En carta a El Espectador (9-09), don Alberto Ruiz discrepa de columna anterior de la suscrita que señala coincidencias entre los regímenes de Hitler y Älvaro Uribe. “Aunque los regímenes populistas suelen invocar al pueblo –dice- no creo que sea conveniente homogenizar las épocas y los países en función de estas características”. Razón poderosa que previene contra los abusos de la analogía pero que, a la luz del escrito de marras, entraña un malentendido. Precisamente se salvan allí proporciones y modos que impiden fundir a los dos personajes en uno: Hitler sería genio del mal mientras Uribe calificaría apenas como aprendiz de caudillo tropical. Pero ambos se desprenderían de un mismo orden de cosas, pues una matriz común hermana a autocracias que cobijan desde el totalitarismo hasta dictaduras de blanda máscara democrática. Y el núcleo de esta matriz es una paradoja: la soberanía popular –germen de la democracia-, lejos de encarnar la voluntad del pueblo, se trueca a veces en medio al servicio de un tirano.
El nazismo y su parentela explotaron a favor de la arbitrariedad la semilla totalitaria que la democracia incubaba en su seno, si bien las sociedades modernas habían ideado normas capaces de contrarrestar aquella tendencia disolvente. Hitler cooptó a Carl Schmitt, para quien la democracia sería compatible con la dictadura plebiscitaria, con el bolchevismo y el fascismo. Si la democracia era apenas un método para validar la voluntad general mediante la regla de la mayoría, terminaría por servir a cualquier amo: bien podría el mismo pueblo decidir por mayoría la supresión de la democracia. Añadió Schmitt que el pueblo es masa, que ésta sólo adquiere entidad política por adherencia a un líder y confrontación con el enemigo que éste le señale.
Hitler llevó esta teoría hasta sus últimas consecuencias. Transformó en demonio al adversario, y lo extirpó. Negó el pluralismo y la capacidad de la democracia para resolver los conflictos por el camino de las instituciones. Burló la ley y acompasó a las mayorías alrededor de su carisma. A base de violencia y propaganda se erigió en salvador de un pueblo homogenizado en el sentimiento de la derrota tras la Primera Guerra.

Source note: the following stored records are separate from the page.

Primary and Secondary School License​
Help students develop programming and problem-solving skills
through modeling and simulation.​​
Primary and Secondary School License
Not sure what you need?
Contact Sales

Bloqueada su capacidad de reacción por el pánico a enemigos creados o magnificados – Los judíos, el liberalismo, el socialismo-, fascinada en la revancha que Hitler le ofrecía, la mayoría hincó la rodilla y no vio el humo de carne humana que expelían los hornos crematorios.
La democracia plebiscitaria ha vuelto, más potenciada ahora por los desarrollos de la radio y la televisión. Y, entre nosotros, también por la impotencia de una sociedad descoyuntada por la ética del sálvese quien pueda, con motosierra o sin ella, sin partidos capaces de emular la voracidad de un hombre y su “partido” que todo lo absorbe y lo domina. A grandes zancadas va desafiando los últimos baluartes de la democracia. La civilidad institucional involuciona aquí hacia la era de los caudillos militares que sólo saben de guerra. De guerra sucia.
El proyecto de raparle a la Corte Suprema la facultad de juzgar a los políticos amigos de los delincuentes que ayudaron a elegir y reelegir a Uribe sólo cabe como tropelía de quien manipula mayorías que ya no ven. No ven los miles de muertos que los aliados del uribato llevan a cuestas. Se quiere doblegar a la justicia y avanzar hacia la protección del crimen. Entre tanto, Uribe dizque señalará a los corruptos frente a las cámaras de TV, en espectáculo de democracia justiciera para deleite de las mayorías. Pero sin los amigos en el banquillo. Y sin jueces.